2 Million Workers Strike in Britain
Business + Economy

2 Million Workers Strike in Britain

At least half of Britain’s schools were closed and tens of thousands of routine medical appointments were postponed as public-sector workers marched through the streets Wednesday in the largest labor strike here in decades.

Up to 2 million public employees across Britain — including teachers, immigration officials, hospital staff and other civil servants — staged a 24-hour strike to protest pension reforms and other austerity measures, union organizers said.

The strikes came against a backdrop of economic gloom for Britain, with Finance Minister George Osborne outlining measures Tuesday that for public-sector workers would spell even more pain.

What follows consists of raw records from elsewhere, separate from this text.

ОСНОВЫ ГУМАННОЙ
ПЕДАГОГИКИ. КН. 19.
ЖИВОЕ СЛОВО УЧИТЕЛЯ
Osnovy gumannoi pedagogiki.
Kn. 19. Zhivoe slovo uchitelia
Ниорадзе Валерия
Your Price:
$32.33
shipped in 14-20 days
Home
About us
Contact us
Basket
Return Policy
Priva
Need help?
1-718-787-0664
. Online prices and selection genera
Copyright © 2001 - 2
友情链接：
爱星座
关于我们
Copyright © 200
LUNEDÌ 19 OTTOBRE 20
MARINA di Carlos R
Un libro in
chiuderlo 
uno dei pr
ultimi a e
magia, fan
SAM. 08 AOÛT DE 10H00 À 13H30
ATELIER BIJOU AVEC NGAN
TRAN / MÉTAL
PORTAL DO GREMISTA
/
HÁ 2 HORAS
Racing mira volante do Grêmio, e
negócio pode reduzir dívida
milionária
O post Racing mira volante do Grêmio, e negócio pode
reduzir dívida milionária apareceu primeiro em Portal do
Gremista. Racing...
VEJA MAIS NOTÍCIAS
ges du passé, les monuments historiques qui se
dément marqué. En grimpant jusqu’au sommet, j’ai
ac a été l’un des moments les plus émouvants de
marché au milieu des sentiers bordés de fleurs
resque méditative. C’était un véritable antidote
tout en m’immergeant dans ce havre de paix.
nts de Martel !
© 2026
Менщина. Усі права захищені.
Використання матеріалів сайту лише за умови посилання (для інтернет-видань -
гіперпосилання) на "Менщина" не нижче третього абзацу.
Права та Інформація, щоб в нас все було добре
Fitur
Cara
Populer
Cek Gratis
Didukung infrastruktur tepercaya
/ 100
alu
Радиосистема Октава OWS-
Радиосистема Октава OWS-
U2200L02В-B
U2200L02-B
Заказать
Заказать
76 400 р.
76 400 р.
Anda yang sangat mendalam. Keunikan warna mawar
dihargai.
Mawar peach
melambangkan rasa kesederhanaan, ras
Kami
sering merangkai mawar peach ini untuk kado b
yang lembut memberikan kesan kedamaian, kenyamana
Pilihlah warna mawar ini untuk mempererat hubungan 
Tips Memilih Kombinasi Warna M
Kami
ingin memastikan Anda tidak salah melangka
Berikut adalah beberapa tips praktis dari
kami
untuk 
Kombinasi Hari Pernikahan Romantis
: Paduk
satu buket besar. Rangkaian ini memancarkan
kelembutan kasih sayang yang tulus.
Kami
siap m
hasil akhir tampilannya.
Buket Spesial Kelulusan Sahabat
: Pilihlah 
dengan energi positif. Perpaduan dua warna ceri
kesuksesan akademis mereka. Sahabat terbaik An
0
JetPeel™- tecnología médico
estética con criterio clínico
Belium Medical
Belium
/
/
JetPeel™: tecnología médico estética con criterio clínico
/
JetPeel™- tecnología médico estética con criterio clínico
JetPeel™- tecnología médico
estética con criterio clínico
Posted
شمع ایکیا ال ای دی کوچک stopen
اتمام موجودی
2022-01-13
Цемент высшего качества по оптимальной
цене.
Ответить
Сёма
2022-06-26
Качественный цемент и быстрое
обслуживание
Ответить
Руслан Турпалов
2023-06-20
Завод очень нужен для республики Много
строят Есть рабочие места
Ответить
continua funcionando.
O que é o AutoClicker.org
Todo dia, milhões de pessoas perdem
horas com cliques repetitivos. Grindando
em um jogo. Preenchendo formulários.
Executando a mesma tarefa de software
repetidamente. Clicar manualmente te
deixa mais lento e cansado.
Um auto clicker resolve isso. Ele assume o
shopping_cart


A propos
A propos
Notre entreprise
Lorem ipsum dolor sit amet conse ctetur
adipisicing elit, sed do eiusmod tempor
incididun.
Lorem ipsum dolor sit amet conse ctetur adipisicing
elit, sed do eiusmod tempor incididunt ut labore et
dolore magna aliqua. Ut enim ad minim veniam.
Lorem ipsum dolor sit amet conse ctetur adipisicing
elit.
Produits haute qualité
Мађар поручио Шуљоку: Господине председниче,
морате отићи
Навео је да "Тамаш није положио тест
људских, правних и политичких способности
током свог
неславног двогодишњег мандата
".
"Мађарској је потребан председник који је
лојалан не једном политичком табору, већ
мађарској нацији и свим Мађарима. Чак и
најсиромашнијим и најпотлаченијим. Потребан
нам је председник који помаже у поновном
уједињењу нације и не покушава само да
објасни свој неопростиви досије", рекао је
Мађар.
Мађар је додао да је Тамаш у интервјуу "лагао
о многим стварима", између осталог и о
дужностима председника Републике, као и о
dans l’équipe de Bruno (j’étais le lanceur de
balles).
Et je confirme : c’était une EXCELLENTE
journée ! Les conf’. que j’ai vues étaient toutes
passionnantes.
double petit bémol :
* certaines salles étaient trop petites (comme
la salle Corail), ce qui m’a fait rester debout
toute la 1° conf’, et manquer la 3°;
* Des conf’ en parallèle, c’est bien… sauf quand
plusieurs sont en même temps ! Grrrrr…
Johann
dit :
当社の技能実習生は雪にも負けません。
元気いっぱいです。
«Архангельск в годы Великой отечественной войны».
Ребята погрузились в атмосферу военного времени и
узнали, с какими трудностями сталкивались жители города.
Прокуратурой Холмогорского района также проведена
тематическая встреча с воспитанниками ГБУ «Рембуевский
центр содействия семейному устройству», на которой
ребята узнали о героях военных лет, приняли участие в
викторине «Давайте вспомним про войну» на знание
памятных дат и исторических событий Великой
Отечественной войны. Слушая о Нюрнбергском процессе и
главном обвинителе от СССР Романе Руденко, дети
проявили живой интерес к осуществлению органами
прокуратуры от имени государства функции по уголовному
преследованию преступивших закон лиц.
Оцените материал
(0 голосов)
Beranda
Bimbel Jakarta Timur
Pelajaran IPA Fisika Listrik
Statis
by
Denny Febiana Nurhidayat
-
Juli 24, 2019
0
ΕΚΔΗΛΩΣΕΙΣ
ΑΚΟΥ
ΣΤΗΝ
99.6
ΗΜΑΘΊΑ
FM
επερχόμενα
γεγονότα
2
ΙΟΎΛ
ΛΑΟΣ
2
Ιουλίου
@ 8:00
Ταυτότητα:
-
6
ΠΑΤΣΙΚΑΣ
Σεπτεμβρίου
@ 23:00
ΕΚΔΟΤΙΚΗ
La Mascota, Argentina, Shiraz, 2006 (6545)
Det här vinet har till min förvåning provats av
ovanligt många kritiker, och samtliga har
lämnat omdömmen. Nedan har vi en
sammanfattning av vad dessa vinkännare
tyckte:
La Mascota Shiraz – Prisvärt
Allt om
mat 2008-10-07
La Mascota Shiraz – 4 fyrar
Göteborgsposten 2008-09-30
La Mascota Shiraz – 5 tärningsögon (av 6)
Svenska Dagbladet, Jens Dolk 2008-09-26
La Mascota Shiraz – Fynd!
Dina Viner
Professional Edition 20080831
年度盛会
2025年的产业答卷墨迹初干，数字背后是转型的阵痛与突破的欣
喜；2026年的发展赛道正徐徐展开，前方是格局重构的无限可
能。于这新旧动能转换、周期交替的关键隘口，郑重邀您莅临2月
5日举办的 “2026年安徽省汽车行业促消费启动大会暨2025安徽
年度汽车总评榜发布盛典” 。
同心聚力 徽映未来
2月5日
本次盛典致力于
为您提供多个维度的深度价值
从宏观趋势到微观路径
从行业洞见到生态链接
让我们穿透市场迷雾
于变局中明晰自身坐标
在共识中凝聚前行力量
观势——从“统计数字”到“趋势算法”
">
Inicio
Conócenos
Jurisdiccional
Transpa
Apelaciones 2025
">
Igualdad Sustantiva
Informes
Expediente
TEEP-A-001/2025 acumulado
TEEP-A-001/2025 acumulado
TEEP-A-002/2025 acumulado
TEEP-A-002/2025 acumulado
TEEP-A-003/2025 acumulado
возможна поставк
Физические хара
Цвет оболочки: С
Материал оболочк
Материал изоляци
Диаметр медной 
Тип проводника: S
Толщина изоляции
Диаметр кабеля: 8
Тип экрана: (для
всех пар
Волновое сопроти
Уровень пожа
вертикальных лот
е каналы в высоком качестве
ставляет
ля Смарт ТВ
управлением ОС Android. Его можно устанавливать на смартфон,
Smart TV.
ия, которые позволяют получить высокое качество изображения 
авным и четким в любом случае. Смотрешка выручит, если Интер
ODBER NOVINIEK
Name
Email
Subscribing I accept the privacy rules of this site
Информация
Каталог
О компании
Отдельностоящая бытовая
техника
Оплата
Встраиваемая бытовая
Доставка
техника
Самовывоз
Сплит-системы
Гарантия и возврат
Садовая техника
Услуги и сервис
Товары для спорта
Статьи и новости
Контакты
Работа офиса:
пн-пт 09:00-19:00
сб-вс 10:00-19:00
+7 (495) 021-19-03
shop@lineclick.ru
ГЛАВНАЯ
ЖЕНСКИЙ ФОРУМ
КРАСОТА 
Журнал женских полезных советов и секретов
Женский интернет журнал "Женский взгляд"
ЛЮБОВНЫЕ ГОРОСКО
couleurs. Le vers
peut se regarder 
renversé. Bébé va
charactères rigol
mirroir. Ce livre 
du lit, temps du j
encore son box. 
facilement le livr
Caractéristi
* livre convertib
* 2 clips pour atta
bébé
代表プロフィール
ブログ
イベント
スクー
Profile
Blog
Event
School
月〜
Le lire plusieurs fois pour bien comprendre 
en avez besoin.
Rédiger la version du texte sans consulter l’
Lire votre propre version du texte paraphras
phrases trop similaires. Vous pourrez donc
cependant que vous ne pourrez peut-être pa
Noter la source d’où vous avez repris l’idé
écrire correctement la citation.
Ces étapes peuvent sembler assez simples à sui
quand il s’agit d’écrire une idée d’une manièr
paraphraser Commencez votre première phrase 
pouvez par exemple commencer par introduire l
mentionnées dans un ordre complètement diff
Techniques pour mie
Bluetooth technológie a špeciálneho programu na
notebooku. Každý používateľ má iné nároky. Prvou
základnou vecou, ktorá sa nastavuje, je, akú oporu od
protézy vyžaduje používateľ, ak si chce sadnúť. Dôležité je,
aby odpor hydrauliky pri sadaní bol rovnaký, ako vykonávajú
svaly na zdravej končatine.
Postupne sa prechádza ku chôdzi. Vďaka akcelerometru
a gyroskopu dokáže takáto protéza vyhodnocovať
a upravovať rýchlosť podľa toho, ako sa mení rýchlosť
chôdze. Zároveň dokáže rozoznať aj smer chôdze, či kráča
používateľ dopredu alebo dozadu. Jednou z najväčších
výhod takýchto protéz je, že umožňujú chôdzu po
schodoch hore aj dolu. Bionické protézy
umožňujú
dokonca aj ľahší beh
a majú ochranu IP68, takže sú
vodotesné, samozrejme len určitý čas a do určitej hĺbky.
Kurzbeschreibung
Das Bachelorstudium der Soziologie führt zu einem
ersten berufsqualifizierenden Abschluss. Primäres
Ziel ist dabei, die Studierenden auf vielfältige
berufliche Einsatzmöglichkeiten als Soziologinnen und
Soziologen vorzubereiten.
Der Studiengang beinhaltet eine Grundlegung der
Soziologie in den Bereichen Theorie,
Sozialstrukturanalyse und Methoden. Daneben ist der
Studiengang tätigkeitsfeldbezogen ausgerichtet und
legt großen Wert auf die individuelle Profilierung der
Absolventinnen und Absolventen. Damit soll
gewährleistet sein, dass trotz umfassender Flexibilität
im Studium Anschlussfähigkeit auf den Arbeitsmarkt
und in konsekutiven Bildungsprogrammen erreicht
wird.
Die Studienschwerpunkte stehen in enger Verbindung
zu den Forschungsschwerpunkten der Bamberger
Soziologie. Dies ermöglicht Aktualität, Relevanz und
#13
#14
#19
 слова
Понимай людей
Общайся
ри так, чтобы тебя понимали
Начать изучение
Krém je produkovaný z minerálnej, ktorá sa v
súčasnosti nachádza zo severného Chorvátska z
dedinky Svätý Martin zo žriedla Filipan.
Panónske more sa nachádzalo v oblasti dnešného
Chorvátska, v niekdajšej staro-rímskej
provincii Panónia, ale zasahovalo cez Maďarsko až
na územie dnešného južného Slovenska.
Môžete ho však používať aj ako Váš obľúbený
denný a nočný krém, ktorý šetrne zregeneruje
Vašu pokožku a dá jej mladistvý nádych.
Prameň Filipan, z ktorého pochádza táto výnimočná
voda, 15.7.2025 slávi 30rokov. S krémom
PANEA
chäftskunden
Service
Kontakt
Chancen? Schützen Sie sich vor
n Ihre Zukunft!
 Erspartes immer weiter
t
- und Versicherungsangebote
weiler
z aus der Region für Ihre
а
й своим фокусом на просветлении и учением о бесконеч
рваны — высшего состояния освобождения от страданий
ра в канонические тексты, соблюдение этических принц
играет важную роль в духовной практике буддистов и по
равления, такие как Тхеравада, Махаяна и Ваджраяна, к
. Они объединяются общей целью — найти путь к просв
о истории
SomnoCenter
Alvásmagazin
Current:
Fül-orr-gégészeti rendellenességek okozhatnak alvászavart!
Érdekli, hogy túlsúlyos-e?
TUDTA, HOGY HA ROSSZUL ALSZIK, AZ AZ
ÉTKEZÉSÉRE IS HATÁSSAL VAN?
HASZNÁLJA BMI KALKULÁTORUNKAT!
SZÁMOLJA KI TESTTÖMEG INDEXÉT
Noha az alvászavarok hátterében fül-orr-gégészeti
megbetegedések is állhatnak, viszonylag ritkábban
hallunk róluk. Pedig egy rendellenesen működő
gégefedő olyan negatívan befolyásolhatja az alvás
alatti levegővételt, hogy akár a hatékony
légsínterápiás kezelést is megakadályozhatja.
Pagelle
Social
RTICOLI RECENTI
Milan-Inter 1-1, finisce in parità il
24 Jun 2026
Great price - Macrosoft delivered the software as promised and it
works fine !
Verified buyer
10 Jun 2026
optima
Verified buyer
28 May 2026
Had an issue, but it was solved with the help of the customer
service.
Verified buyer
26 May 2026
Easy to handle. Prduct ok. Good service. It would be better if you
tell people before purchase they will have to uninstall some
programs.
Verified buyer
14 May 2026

Speaking to Parliament, Osborne angered millions when he announced that public-sector workers would be subject to a salary raise cap of 1 percent once their current pay freeze ends. Britain’s inflation rate is 5 percent.

Osborne also told Parliament that although Britain has its own currency and is outside the 17-nation euro zone, the country could slip into recession if the debt crisis engulfing Europe continues to escalate.

“If the rest of Europe heads into a recession, it may prove hard to avoid one here in the U.K.,” Osborne said.

The Office for Budget Responsibility, a government-sponsored forecasting body that acts independently, also issued a string of dire predictions Tuesday. It said that Britain will borrow an additional $172 billion over the next five years, derailing the government’s original five-year plan to eliminate its deficit, and that public-sector job losses will total 710,000 by 2017 — 310,000 more than previously expected. It also slashed Britain’s growth forecast for next year to 0.7 percent, a dramatic fall from the prediction in March of 2.5 percent.

Wednesday’s strike was mainly over proposed reforms to pensions that would have the public sector contributing more and working longer.

Unions said that the strike, which also slowed transit, was the biggest since 1979, when widespread labor actions led to the “Winter of Discontent.” The unrest, in which gravediggers walked off the job, helped pave the way for Margaret Thatcher to become prime minister.

Brigid Falconer, 50, a social worker standing near the King’s Cross subway station in central London, said she was striking over “more than just my pension. It’s about what kind of society we want to have.

“I’m scared we will become more like America, with extremes in inequality,” she said.